Il primo degli “indici-criteri” (così li definisce la relazione allegata allo schema di decreto legislativo) appena indicati, ossia la particolare tenuità dell’offesa, si articola a sua volta in due “indici-requisiti” (sempre secondo la definizione della relazione), che sono la «modalità della condotta» e «l’esiguità del danno o del pericolo», da valutarsi sulla base dei criteri indicati dall’articolo 133 cod. pen., (natura, specie, mezzi, oggetto, tempo, luogo ed ogni altra modalità dell’azione, gravità del danno o del pericolo cagionato alla persona offesa dal reato, intensità del dolo o grado della colpa, nonché alla luce della condotta successiva al fatto, a seguito della modifica introdotta dal d. Igs. n. 150 del 10/10/2022).

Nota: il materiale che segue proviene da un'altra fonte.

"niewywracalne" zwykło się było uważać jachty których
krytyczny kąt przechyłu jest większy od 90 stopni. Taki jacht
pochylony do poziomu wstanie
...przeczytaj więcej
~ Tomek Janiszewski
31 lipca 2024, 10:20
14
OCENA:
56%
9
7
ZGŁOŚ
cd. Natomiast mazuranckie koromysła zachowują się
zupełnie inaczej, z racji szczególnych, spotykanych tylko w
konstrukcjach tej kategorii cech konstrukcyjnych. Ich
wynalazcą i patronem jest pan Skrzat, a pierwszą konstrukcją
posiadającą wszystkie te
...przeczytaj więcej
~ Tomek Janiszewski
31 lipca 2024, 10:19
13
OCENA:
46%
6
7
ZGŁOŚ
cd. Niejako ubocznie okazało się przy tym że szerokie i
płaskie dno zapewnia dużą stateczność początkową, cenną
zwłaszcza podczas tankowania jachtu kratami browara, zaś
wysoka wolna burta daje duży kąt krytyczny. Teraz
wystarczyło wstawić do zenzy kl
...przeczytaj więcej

La rilevata assenza dell’indice requisito della scarsa gravità dell’offesa non consente neppure di scandagliare il secondo indice requisito, quello della occasionalità del comportamento.
Del resto, il dato “quantitativo”, valorizzato in sede di convalida dell’arresto, evapora a fronte di quello “qualitativo”, evidenziato in sentenza, e al pericolo cagionato alla pubblica incolumità.
3. Non può quindi che concludersi nel senso dell’inammissibilità del ricorso.
Tenuto altresì conto della sentenza 13 giugno 2000, n. 186, della Corte costituzionale e rilevato che, nella fattispecie, non sussistono elementi per ritenere che «la parte abbia proposto il ricorso senza versare in colpa nella determinazione della causa di inammissibilità», alla declaratoria
dell’inammissibilità medesima consegue, a norma dell’art. 616 cod. proc. pen., l’onere delle spese del procedimento nonché quello del versamento della somma, in favore della Cassa delle ammende, equitativamente fissata in euro 3.000,00.
P.Q.M.
Dichiara inammissibile il ricorso e condanna il ricorrente al pagamento delle spese processuali e della somma di euro tremila in favore della Cassa delle Ammende.
Così deciso in Roma il 18 ottobre 2024.